The three patterns I ship on every repo

Pattern 1: block destructive Bash

#!/usr/bin/env bash
# .claude/hooks/block-dangerous-bash.sh
set -euo pipefail

input=$(cat)
command=$(echo "$input" | jq -r '.tool_input.command // ""')

if echo "$command" | grep -qE '(rm -rf /|git push.*--force.*main|git push.*-f.*main)'; then
  echo "Blocked: destructive command detected" >&2
  exit 2
fi

exit 0

Covers 90% of the "agent wrecks the repo" failure mode with ten lines. Expand the regex over time as new footguns appear.

Pattern 2: auto-format after writes

#!/usr/bin/env bash
# .claude/hooks/format.sh
set -euo pipefail

input=$(cat)
file_path=$(echo "$input" | jq -r '.tool_input.file_path // ""')

case "$file_path" in
  *.ts|*.tsx|*.js|*.jsx|*.json|*.md|*.mdx)
    pnpm prettier --write "$file_path" >/dev/null 2>&1 || true
    ;;
  *.py)
    ruff format "$file_path" >/dev/null 2>&1 || true
    ;;
  *.go)
    gofmt -w "$file_path" >/dev/null 2>&1 || true
    ;;
esac

exit 0

Notice the || true — a formatter failure shouldn't block the agent, it should just skip. The next lint run will surface real issues.

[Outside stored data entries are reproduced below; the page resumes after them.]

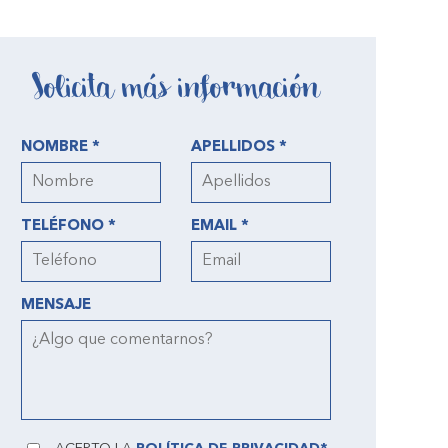
Solicita más información
NOMBRE *
APELLIDOS *
TELÉFONO *
EMAIL *
MENSAJE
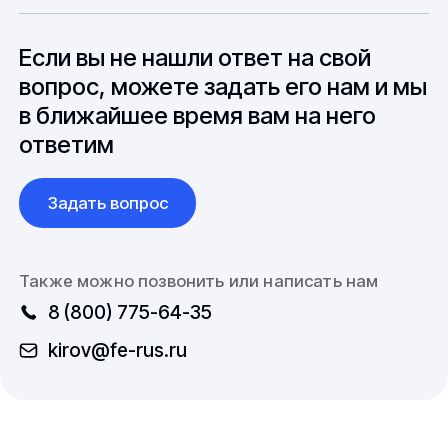
особенностями взаимодействия с
до 6 месяцев производства.
зарубежными партнерами, включая
вопросы связанные с документацией и
Если вы не нашли ответ на свой
международной логистикой.
вопрос, можете задать его нам и мы
в ближайшее время вам на него
ответим
Задать вопрос
Также можно позвонить или написать нам
8 (800) 775-64-35
kirov@fe-rus.ru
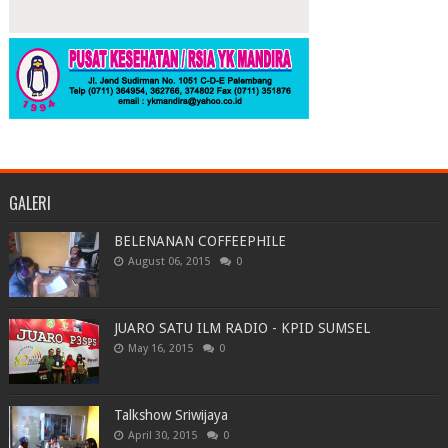
GALERI
BELENANAN COFFEEPHILE
August 06, 2015
0
JUARO SATU ILM RADIO - KPID SUMSEL
May 16, 2015
0
Talkshow Sriwijaya
April 30, 2015
0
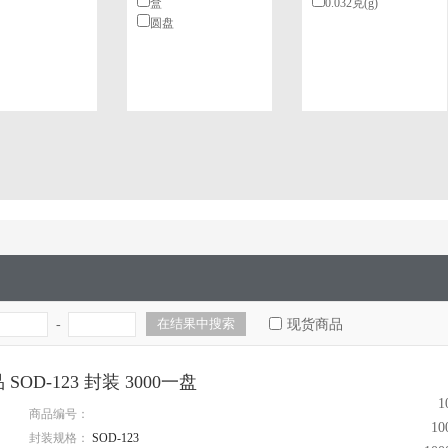
盒
0.032克(g)
圆盘
3
3
柱
4
PCS/包
-
现货商品
 SOD-123 封装 3000一盘
1
商品编号：
1
封装规格：
SOD-123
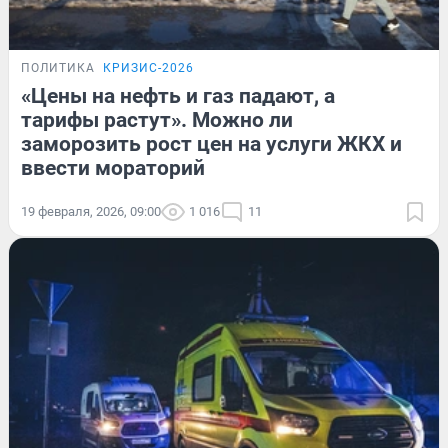
ПОЛИТИКА
КРИЗИС-2026
«Цены на нефть и газ падают, а
тарифы растут». Можно ли
заморозить рост цен на услуги ЖКХ и
ввести мораторий
19 февраля, 2026, 09:00
1 016
11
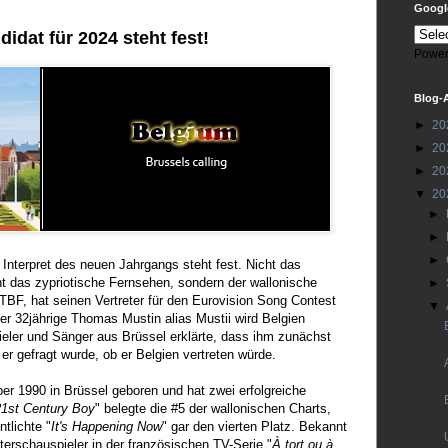
Google
didat für 2024 steht fest!
Power
Blog-
►
20
►
20
►
20
▼
20
►
►
►
e Interpret des neuen Jahrgangs steht fest. Nicht das
ht das zypriotische Fernsehen, sondern der wallonische
►
TBF, hat seinen Vertreter für den Eurovision Song Contest
▼
er 32jährige Thomas Mustin alias Mustii wird Belgien
ieler und Sänger aus Brüssel erklärte, dass ihm zunächst
 er gefragt wurde, ob er Belgien vertreten würde.
r 1990 in Brüssel geboren und hat zwei erfolgreiche
21st Century Boy
" belegte die #5 der wallonischen Charts,
ntlichte "
It's Happening Now
" gar den vierten Platz. Bekannt
erschauspieler in der französischen TV-Serie "
À tort ou à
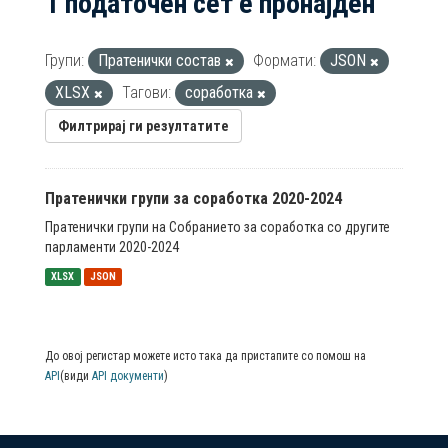
1 податочен сет е пронајден
Групи:
Пратенички состав
Формати:
JSON
XLSX
Тагови:
соработка
Филтрирај ги резултатите
Пратенички групи за соработка 2020-2024
Пратенички групи на Собранието за соработка со другите
парламенти 2020-2024
XLSX
JSON
До овој регистар можете исто така да пристапите со помош на
API
(види
API документи
)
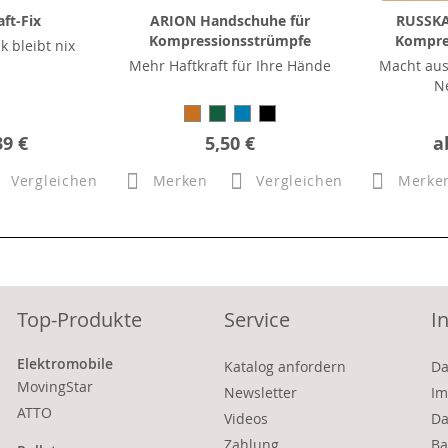
ft-Fix
ARION Handschuhe für
RUSSKA 
Kompressionsstrümpfe
Kompre
ck bleibt nix
Mehr Haftkraft für Ihre Hände
Macht aus
N
39 €
5,50 €
a
Vergleichen
Merken
Vergleichen
Merke
Top-Produkte
Service
I
Elektromobile
Katalog anfordern
Da
MovingStar
Newsletter
Im
ATTO
Videos
Da
Zahlung
Ba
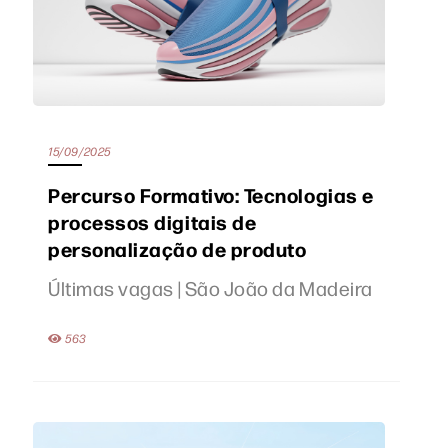
15/09/2025
Percurso Formativo: Tecnologias e
processos digitais de
personalização de produto
Últimas vagas | São João da Madeira
563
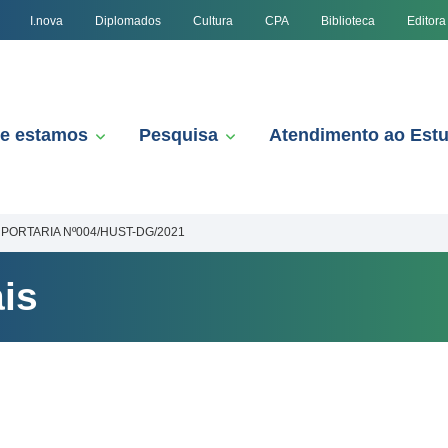
I.nova
Diplomados
Cultura
CPA
Biblioteca
Editora
e estamos
Pesquisa
Atendimento ao Est
PORTARIA Nº004/HUST-DG/2021
is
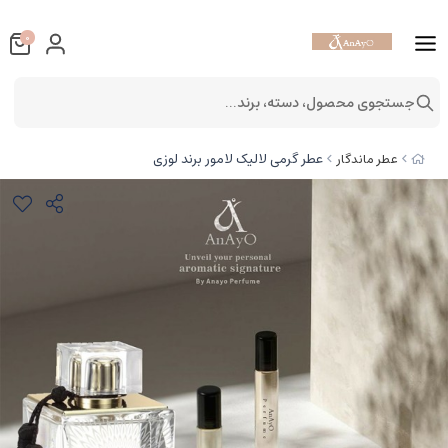
0
جستجوی محصول، دسته، برند...
عطر گرمی لالیک لامور برند لوزی
عطر ماندگار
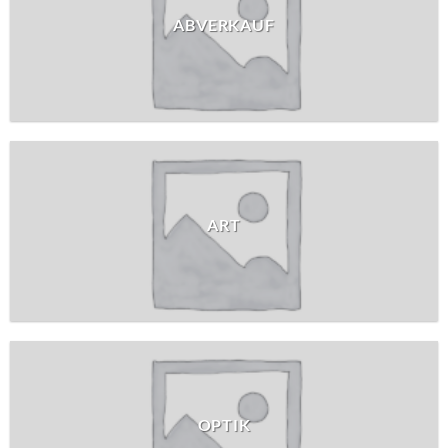
ABVERKAUF
ART
OPTIK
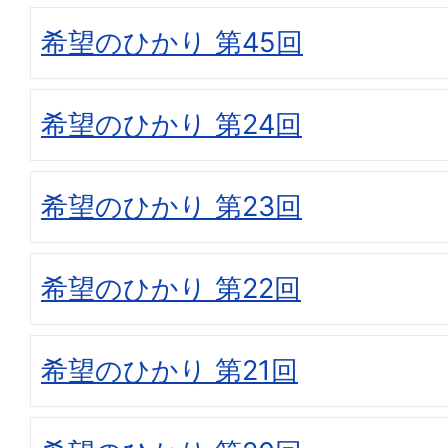
希望のひかり 第45回
希望のひかり 第24回
希望のひかり 第23回
希望のひかり 第22回
希望のひかり 第21回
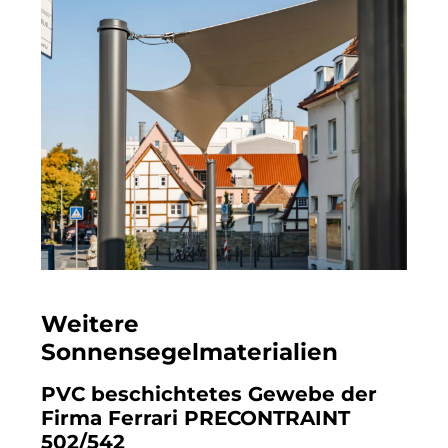
Weitere
Sonnensegelmaterialien
PVC beschichtetes Gewebe der
Firma Ferrari PRECONTRAINT
502/542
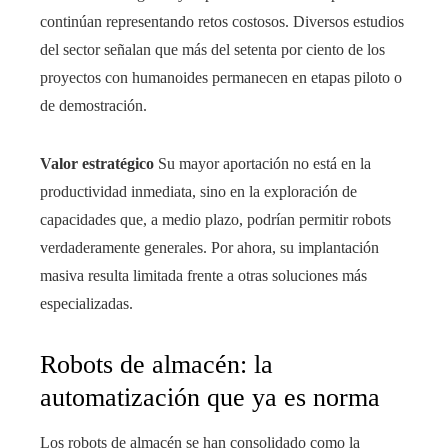
continúan representando retos costosos. Diversos estudios
del sector señalan que más del setenta por ciento de los
proyectos con humanoides permanecen en etapas piloto o
de demostración.
Valor estratégico
Su mayor aportación no está en la
productividad inmediata, sino en la exploración de
capacidades que, a medio plazo, podrían permitir robots
verdaderamente generales. Por ahora, su implantación
masiva resulta limitada frente a otras soluciones más
especializadas.
Robots de almacén: la
automatización que ya es norma
Los robots de almacén se han consolidado como la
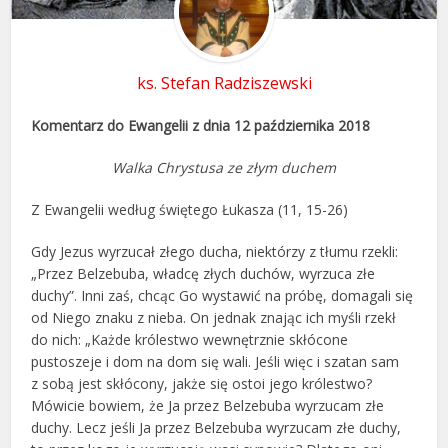
ks. Stefan Radziszewski
Komentarz do Ewangelii z dnia 12 października 2018
Walka Chrystusa ze złym duchem
Z Ewangelii według świętego Łukasza (11, 15-26)
Gdy Jezus wyrzucał złego ducha, niektórzy z tłumu rzekli:
„Przez Belzebuba, władcę złych duchów, wyrzuca złe
duchy”. Inni zaś, chcąc Go wystawić na próbę, domagali się
od Niego znaku z nieba. On jednak znając ich myśli rzekł
do nich: „Każde królestwo wewnętrznie skłócone
pustoszeje i dom na dom się wali. Jeśli więc i szatan sam
z sobą jest skłócony, jakże się ostoi jego królestwo?
Mówicie bowiem, że Ja przez Belzebuba wyrzucam złe
duchy. Lecz jeśli Ja przez Belzebuba wyrzucam złe duchy,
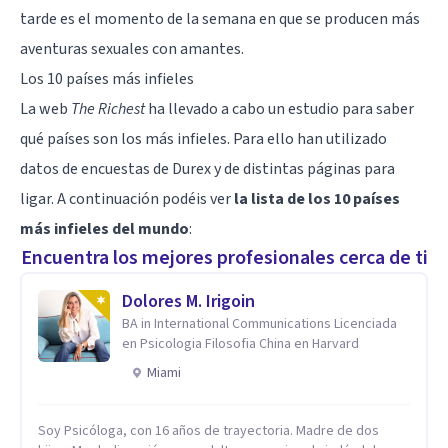
tarde es el momento de la semana en que se producen más
aventuras sexuales con amantes.
Los 10 países más infieles
La web
The Richest
ha llevado a cabo un estudio para saber
qué países son los más infieles. Para ello han utilizado
datos de encuestas de Durex y de distintas páginas para
ligar. A continuación podéis ver
la lista de los 10 países
más infieles del mundo
:
Encuentra los mejores profesionales cerca de ti
Dolores M. Irigoin
BA in International Communications Licenciada
en Psicologia Filosofia China en Harvard
Miami
Soy Psicóloga, con 16 años de trayectoria. Madre de dos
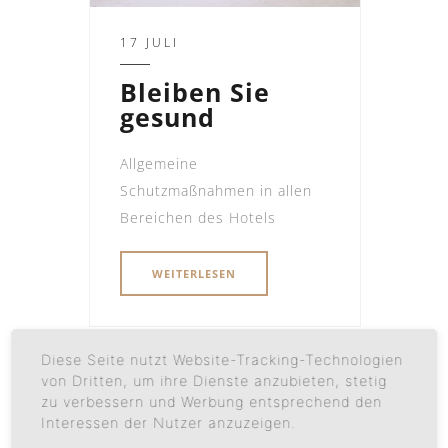
17 JULI
Bleiben Sie
gesund
Allgemeine
Schutzmaßnahmen in allen
Bereichen des Hotels
WEITERLESEN
Diese Seite nutzt Website-Tracking-Technologien
von Dritten, um ihre Dienste anzubieten, stetig
13 JULI
zu verbessern und Werbung entsprechend den
Interessen der Nutzer anzuzeigen.
Link Post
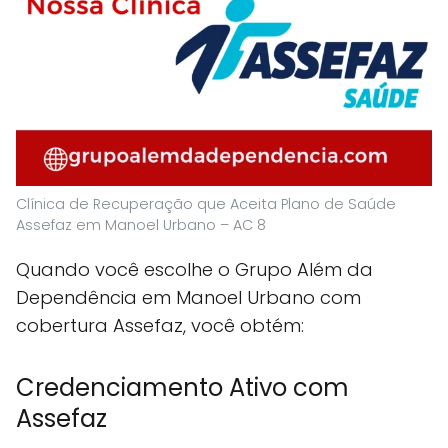
Clínica de Recuperação que Aceita Plano de Saúde
Assefaz em Manoel Urbano – AC 8
Quando você escolhe o Grupo Além da
Dependência em Manoel Urbano com
cobertura Assefaz, você obtém:
Credenciamento Ativo com
Assefaz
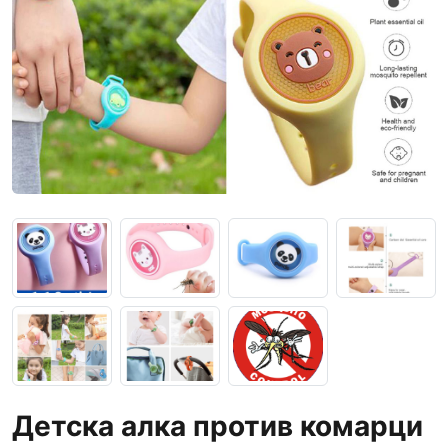
Детска алка против комарци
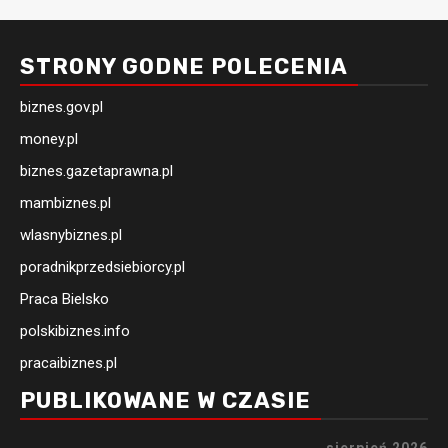
STRONY GODNE POLECENIA
biznes.gov.pl
money.pl
biznes.gazetaprawna.pl
mambiznes.pl
wlasnybiznes.pl
poradnikprzedsiebiorcy.pl
Praca Bielsko
polskibiznes.info
pracaibiznes.pl
PUBLIKOWANE W CZASIE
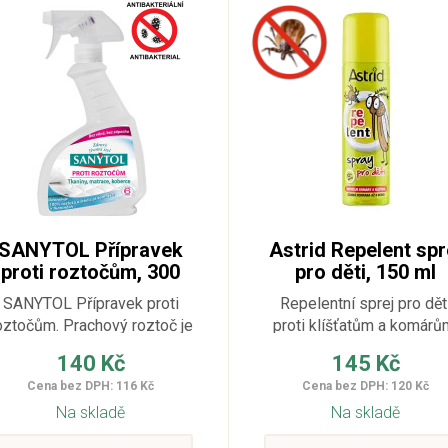
SANYTOL Přípravek
Astrid Repelent spr
proti roztočům, 300
pro děti, 150 ml
ml
SANYTOL Přípravek proti
Repelentní sprej pro dět
oztočům. Prachový roztoč je
proti klíšťatům a komárů
jedním z hlavních spouštěčů
140 Kč
145 Kč
alergií a alergických reakcí.
Cena bez DPH: 116 Kč
Cena bez DPH: 120 Kč
Na skladě
Na skladě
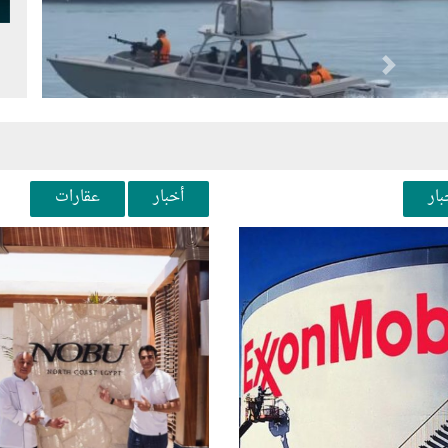
Next
Pr
بار
أخبار
عقارات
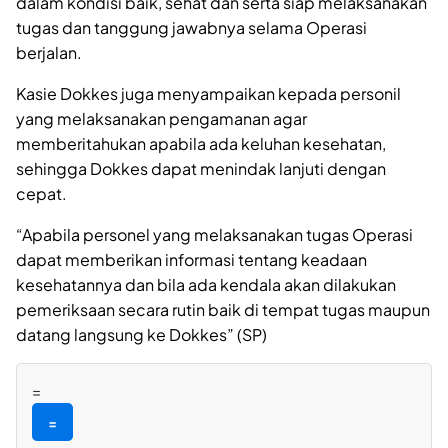
dalam kondisi baik, sehat dan serta siap melaksanakan
tugas dan tanggung jawabnya selama Operasi
berjalan.
Kasie Dokkes juga menyampaikan kepada personil
yang melaksanakan pengamanan agar
memberitahukan apabila ada keluhan kesehatan,
sehingga Dokkes dapat menindak lanjuti dengan
cepat.
“Apabila personel yang melaksanakan tugas Operasi
dapat memberikan informasi tentang keadaan
kesehatannya dan bila ada kendala akan dilakukan
pemeriksaan secara rutin baik di tempat tugas maupun
datang langsung ke Dokkes” (SP)
=
=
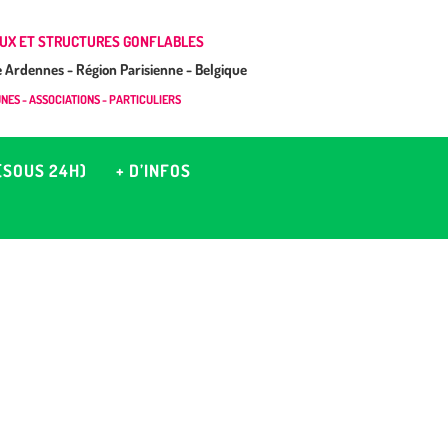
UX ET STRUCTURES GONFLABLES
Ardennes - Région Parisienne - Belgique
ES - ASSOCIATIONS - PARTICULIERS
(SOUS 24H)
+ D’INFOS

Pattern 3: require explicit approval for sensitive paths

#!/usr/bin/env bash
# .claude/hooks/guard-sensitive-paths.sh
set -euo pipefail

input=$(cat)
file_path=$(echo "$input" | jq -r '.tool_input.file_path // ""')

case "$file_path" in
  *migrations/*|*src/auth/*|*.env*)
    if [ ! -f ".claude/allow-sensitive.flag" ]; then
      echo "Blocked: $file_path is sensitive. Create .claude/allow-sensitive.flag for this session if you really want to edit it." >&2
      exit 2
    fi
    ;;
esac

exit 0

The flag-file pattern gives you an explicit "I know what I'm doing" gate. The agent can't create the flag on its own — you do. After the session, you delete it. Paranoid, cheap, works.

Debugging hooks

Three things to check when a hook "doesn't work":

  1. Is settings.json valid JSON? Claude Code silently ignores broken config. Run jq . .claude/settings.json as a sanity check.
  2. Is the script executable? chmod +x .claude/hooks/*.sh. Missed this one more times than I want to admit.
  3. Is stdin being read? If your script hangs, it's probably waiting on stdin. Always input=$(cat) at the top.

Log verbosely while you develop:

echo "hook invoked: $(date) $0" >> .claude/hooks.log
echo "$input" >> .claude/hooks.log

Then delete the logging once the hook works.

Where hooks fit in the bigger picture

Hooks are one of six building blocks I cover in my extended post on AI adoption. CLAUDE.md gives the agent context, skills give it reusable recipes, hooks enforce invariants. Together they're the difference between an agent that occasionally surprises you and one that behaves like a reliable teammate.